━━━ Stored data
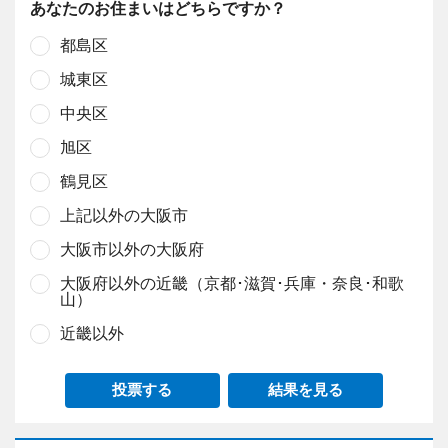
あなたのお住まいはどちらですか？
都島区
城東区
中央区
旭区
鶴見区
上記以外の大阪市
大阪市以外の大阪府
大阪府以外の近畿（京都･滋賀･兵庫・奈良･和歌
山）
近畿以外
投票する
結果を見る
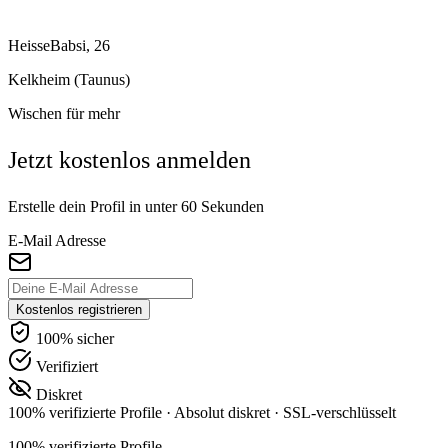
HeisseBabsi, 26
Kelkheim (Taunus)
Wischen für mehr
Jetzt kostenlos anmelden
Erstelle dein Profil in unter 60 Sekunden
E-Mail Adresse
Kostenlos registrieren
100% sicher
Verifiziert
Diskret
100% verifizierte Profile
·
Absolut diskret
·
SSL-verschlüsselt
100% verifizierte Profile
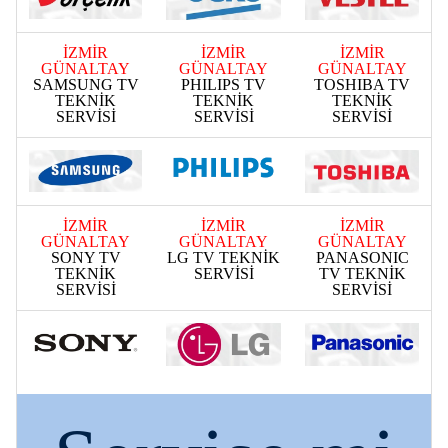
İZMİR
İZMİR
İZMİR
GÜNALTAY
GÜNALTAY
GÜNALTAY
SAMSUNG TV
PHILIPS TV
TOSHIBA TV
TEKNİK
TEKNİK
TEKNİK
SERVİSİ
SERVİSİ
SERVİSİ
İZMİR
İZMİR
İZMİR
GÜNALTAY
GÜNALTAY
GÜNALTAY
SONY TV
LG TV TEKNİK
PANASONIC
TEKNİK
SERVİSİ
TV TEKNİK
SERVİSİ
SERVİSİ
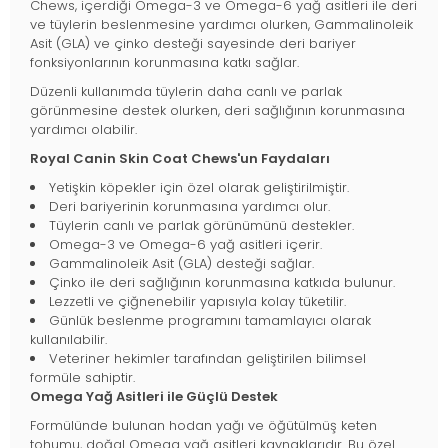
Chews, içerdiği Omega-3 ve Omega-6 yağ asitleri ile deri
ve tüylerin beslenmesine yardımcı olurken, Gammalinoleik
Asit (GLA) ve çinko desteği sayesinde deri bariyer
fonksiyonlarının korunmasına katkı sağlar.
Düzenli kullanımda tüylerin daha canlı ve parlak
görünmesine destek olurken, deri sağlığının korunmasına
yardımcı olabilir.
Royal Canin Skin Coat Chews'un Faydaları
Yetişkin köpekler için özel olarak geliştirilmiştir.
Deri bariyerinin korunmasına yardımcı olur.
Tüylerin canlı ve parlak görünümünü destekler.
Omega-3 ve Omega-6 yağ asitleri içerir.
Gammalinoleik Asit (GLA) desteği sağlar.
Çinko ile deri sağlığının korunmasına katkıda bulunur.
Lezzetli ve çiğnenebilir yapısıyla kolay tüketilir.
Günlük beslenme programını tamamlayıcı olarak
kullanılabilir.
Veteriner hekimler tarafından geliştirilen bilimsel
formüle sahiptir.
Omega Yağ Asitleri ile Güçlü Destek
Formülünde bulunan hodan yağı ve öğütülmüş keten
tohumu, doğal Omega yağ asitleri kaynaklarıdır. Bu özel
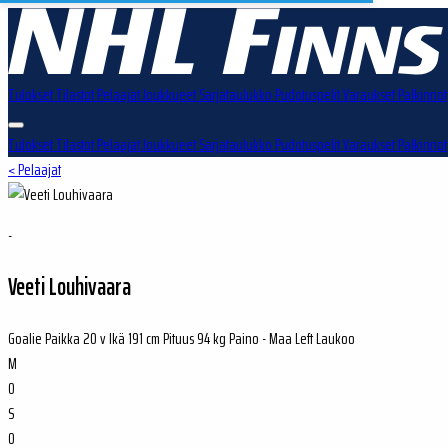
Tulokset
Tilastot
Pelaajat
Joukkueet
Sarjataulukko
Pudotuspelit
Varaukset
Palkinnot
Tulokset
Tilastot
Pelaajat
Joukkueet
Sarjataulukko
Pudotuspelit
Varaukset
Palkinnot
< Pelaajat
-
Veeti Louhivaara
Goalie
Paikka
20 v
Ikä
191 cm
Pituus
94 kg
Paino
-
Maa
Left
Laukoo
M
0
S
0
━━━━━━
━━━ Stored data
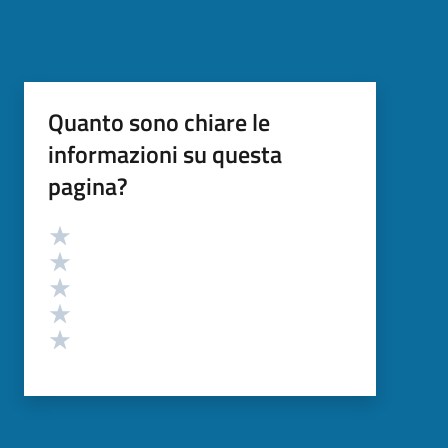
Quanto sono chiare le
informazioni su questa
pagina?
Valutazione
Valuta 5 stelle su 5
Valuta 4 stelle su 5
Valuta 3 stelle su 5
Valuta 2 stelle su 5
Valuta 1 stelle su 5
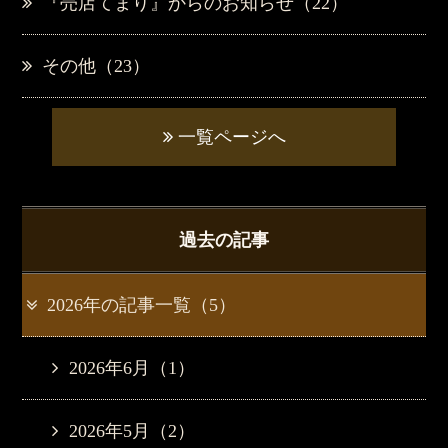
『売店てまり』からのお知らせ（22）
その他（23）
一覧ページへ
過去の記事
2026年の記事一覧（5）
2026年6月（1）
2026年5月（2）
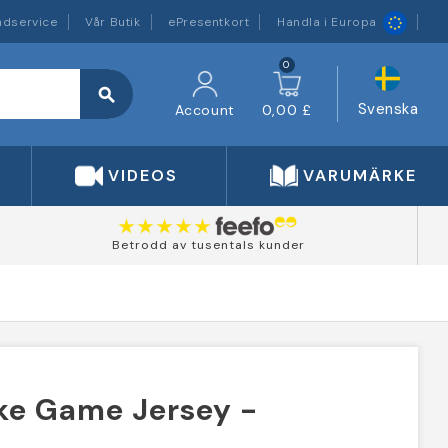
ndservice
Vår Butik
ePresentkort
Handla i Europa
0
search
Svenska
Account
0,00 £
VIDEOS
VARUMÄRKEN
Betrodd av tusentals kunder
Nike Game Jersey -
━━━━━━
━━━ Stored data
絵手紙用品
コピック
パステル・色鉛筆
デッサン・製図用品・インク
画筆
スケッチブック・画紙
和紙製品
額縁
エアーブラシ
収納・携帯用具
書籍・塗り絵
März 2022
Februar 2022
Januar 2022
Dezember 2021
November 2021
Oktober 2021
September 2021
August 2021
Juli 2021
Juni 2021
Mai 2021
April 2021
━━━━━━
● **Task statement**
As listed above, the lines from the line with "ve tüylerin beslenmesine" to the line with "Gammalinoleik Asit (GLA) desteği sağlar." are to be echoed exactly, with both ends included and nothing added.

● **Solution**
ve tüylerin beslenmesine yardımcı olurken, Gammalinoleik
Asit (GLA) ve çinko desteği sayesinde deri bariyer
fonksiyonlarının korunmasına katkı sağlar.
Düzenli kullanımda tüylerin daha canlı ve parlak
görünmesine destek olurken, deri sağlığının korunmasına
yardımcı olabilir.
Royal Canin Skin Coat Chews'un Faydaları
Yetişkin köpekler için özel olarak geliştirilmiştir.
Deri bariyerinin korunmasına yardımcı olur.
Tüylerin canlı ve parlak görünümünü destekler.
Omega-3 ve Omega-6 yağ asitleri içerir.
Gammalinoleik Asit (GLA) desteği sağlar.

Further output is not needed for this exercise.